Weiter wurde ein flexibler Förderkran entwickelt, der die Möglichkeit zur kompakten Anbindung der Fördertechnik an ein Trägerfahrzeug (Bagger, Kran), ermöglicht. Dabei wurde ein flexibles Förderband verwendet, bei dem das Schüttgut innen „face-to-face“ zwischen zwei hochelastischen Gurten transportiert wird. Damit ist ein sicherer und kontrollierter Materialtransport selbst über senkrechte Steigungen gewährleistet.

Mit dem Drehkranz wird die Anlage am Förderband befestigt. Der Drehkranz ermöglicht zudem eine Drehung der Konstruktion um 30°. Die Anlage in ausgefahrener Form zeigt, dass der obere Teil nicht knickbar ist, um der Konstruktion die nötige Stabilität zu geben. Die Krümmung wird über separate Zylinder einzeln angesteuert und kann somit individuell teleskopiert werden. Dadurch kann dem Schüttgut ein wesentlicher Teil seiner kinetischen Energie genommen werden, wodurch das Material nicht mit voller Wucht im Waggon aufschlägt. Das wiederum vermindert die weitere Zerkleinerung des Materials sowie die Staubbildung. Die Lärmbildung bleibt ebenfalls im gesetzlichen Rahmen (Bild 3).

Wieder war hier die Montanuniversität Leoben maßgeblich beteiligt, indem durch Simulationen am PC die Vorzüge eines elastischen Fördergurtes im Vergleich zu Trogketten- und Stauscheibenförderer herausgearbeitet werden konnten. Wie  auf Bild 4 ersichtlich, führt der Schüttgutrücklauf mit mechanischen Förderprozessen zur Zerstäubung des Materials und damit auch zu Lärm- und Staubbildung. Die Nutzung eines elastischen Fördergurtes dagegen verhindert einerseits die Zerstäubung und verringert andererseits die Entwicklung von Lärm und Staub (Bild 4).
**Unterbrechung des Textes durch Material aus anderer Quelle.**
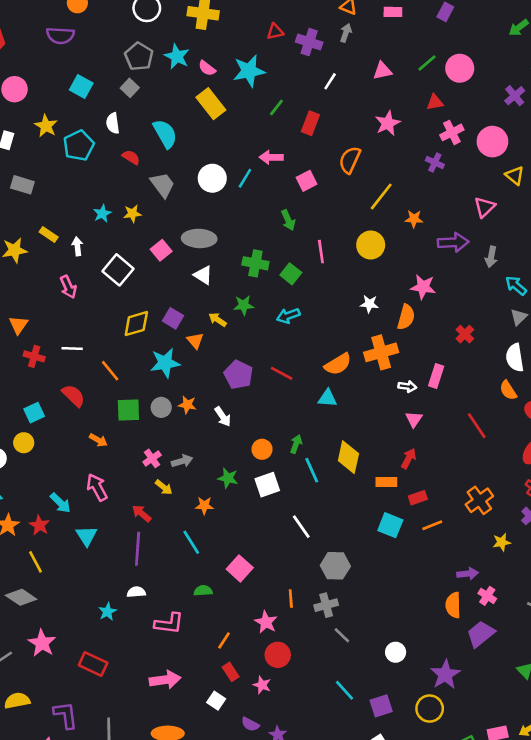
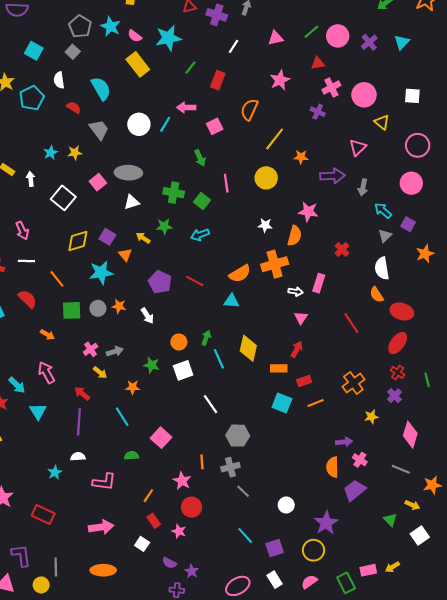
purple cross: (515, 96) -> (369, 42), moved
white triangle: (203, 275) -> (132, 202), turned -49
pink arrow: (68, 287) -> (22, 231), moved

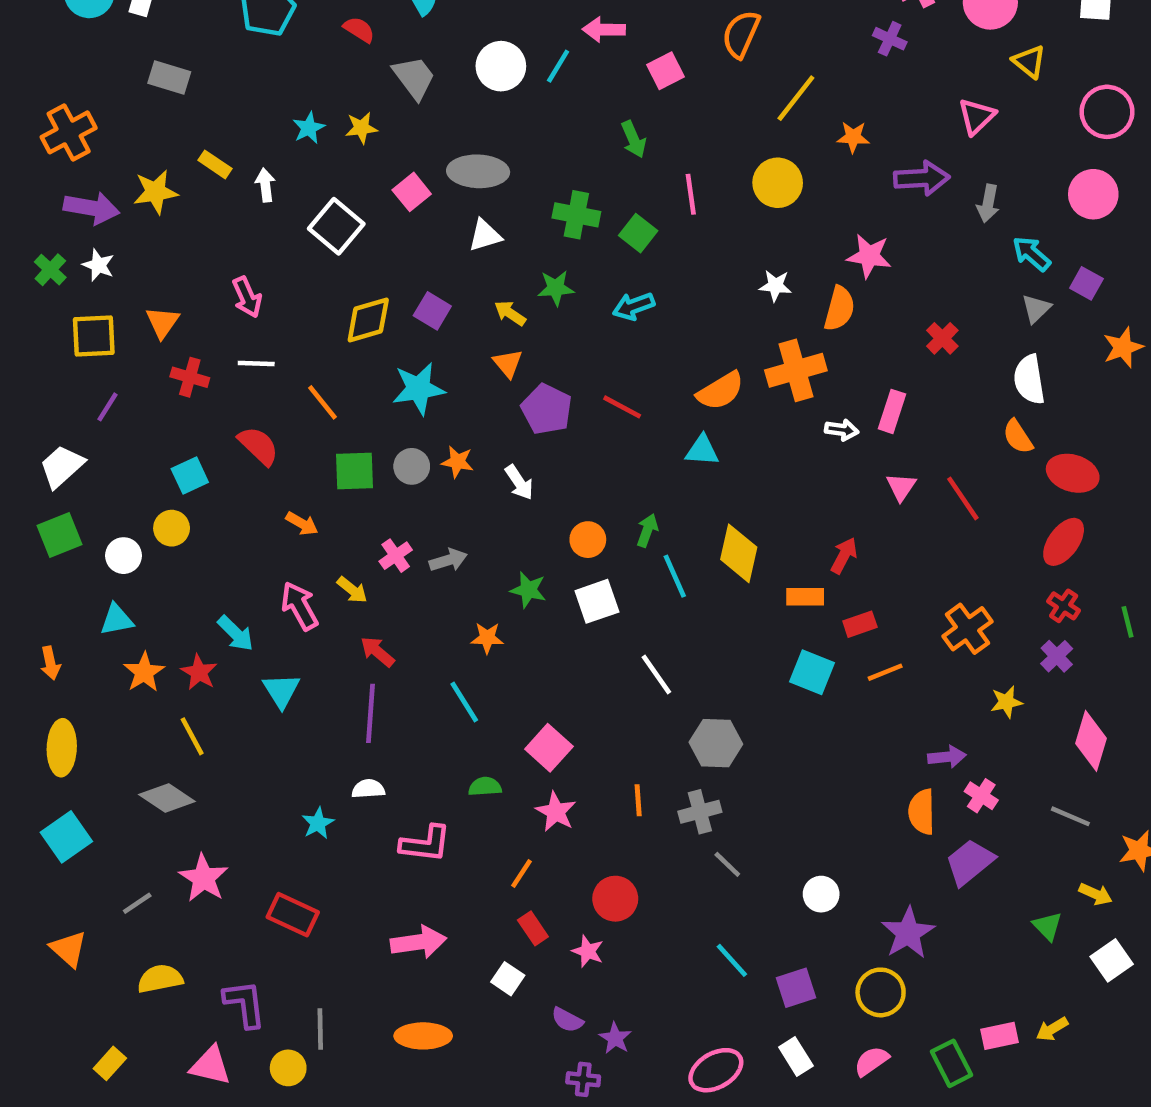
orange triangle: (125, 255) -> (508, 363), moved
pink triangle: (301, 318) -> (901, 487), moved
yellow arrow: (100, 372) -> (352, 590), moved
pink star: (182, 481) -> (556, 812), moved

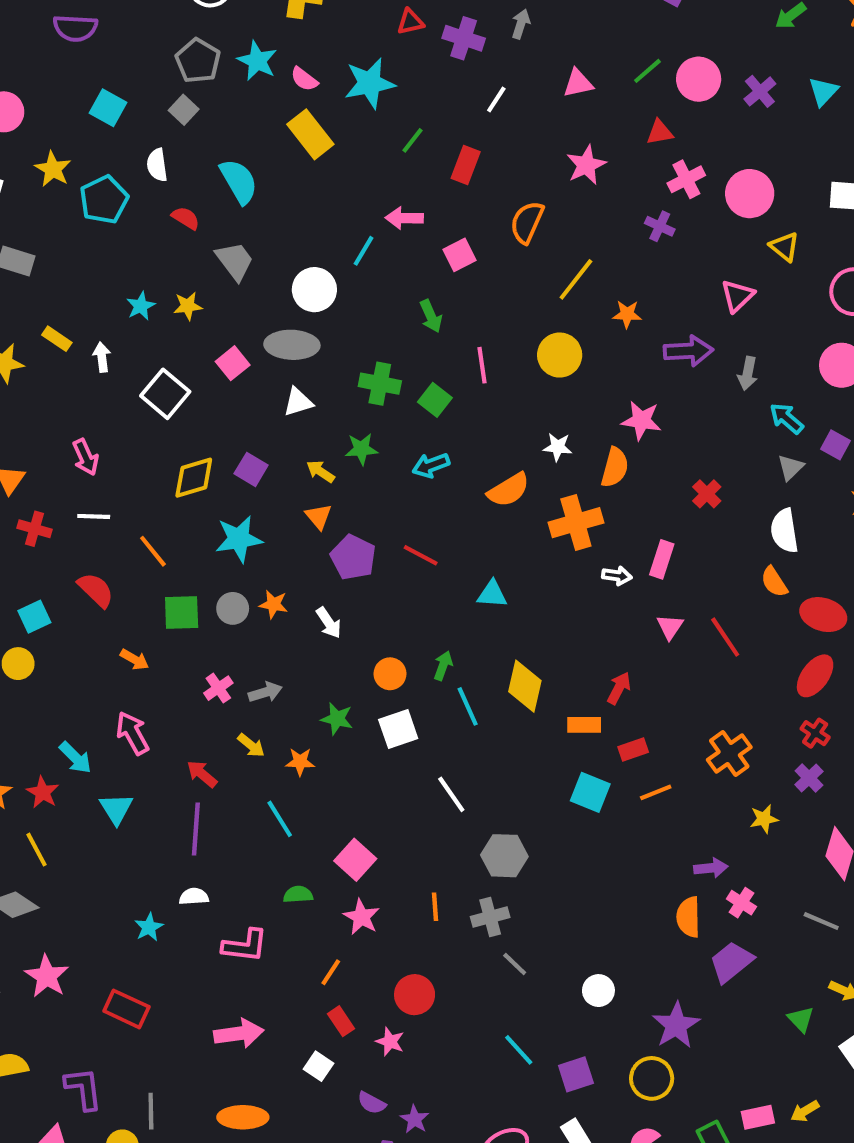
white circle: (501, 66) -> (314, 290), moved
orange semicircle: (720, 391) -> (509, 490), moved
yellow arrow: (352, 590) -> (251, 745), moved

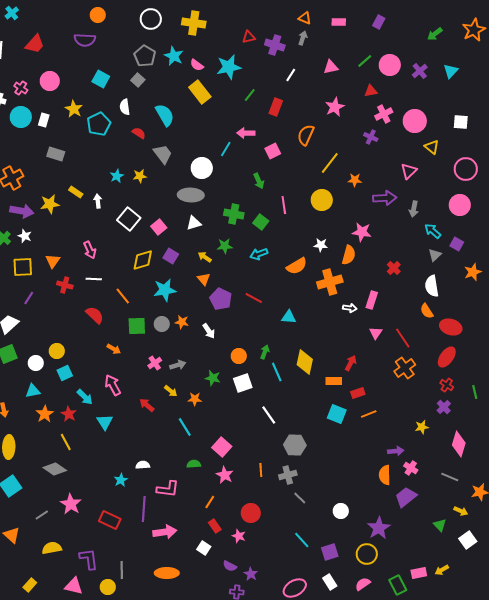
pink square: (233, 363) -> (159, 227), moved
cyan square: (34, 617) -> (65, 373), moved
orange cross: (729, 753) -> (405, 368), moved
purple line: (196, 829) -> (144, 509), moved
Vorteile der Schüttgutaustragungs-Anlage von HET:

  • Umweltfreundlichkeit („Schüttgutaustragung unter Schüttgut“)
  • Hohe Energieeffizienz
  • Flexibel einsetzbar (unterschiedliche Eisenbahnplattformen)
  • Integrationsfähigkeit in bestehende logistische Systeme

Imflat (Inter-modular-flat) Donau-Güterverkehr

Die Donau als natürlicher Verkehrsweg von und nach Südeuropa wird heute im Gütertransport wenig genutzt und weist deshalb noch hohe Kapazitätsreserven auf. Ziel des Projekts „IM-Flat“ ist die Entwicklung einer innovativen intermodalen Umschlagstechnologie, die die Wettbewerbsfähigkeit der Binnenschifffahrt steigert und damit die Akzeptanz und die effizientere Nutzung dieses umweltfreundlichen Verkehrsträgers erhöht.

Durch die Entwicklung von speziellen Behälterträgern („quasi-modulare Einheiten“) für den raschen Umschlag von z. B. Autos, petrochemischen Produkten, Steinen, Zement und neuen Umschlagstechnologien bieten sich neue Perspektiven für den intermodalen Güterverkehr entlang der Donau.

  • Minimaler infrastruktureller Aufwand nötig
  • Transport – Zeit- und Kostenersparnis
  • Umweltfreundlich
  • Verwendbar für andere Schiffswege

Energierekuperation

In vielen Bereichen des Maschineneinsatzes werden große Energiemengen ungenutzt verbraucht, wie z.B. bei der Abladung von Kranlasten. Durch den Einsatz von Pufferspeichern und anderen Rekuperationssystemen kann die Energiebilanz vieler Maschinen signifikant gesteigert werden.

Aufgrund der Knappheit der Ressource „Energie“ und bezogen auf Wettbewerbsfähigkeit werden diese Systeme zukünftig eine immer wichtigere Rolle im Maschinenbau spielen und serienmäßig genutzt werden. HET hat verschiedene technologische Lösungen entwickelt, die zu einer signifikanten Steigerung des Maschinen-Wirkungsgrades beitragen.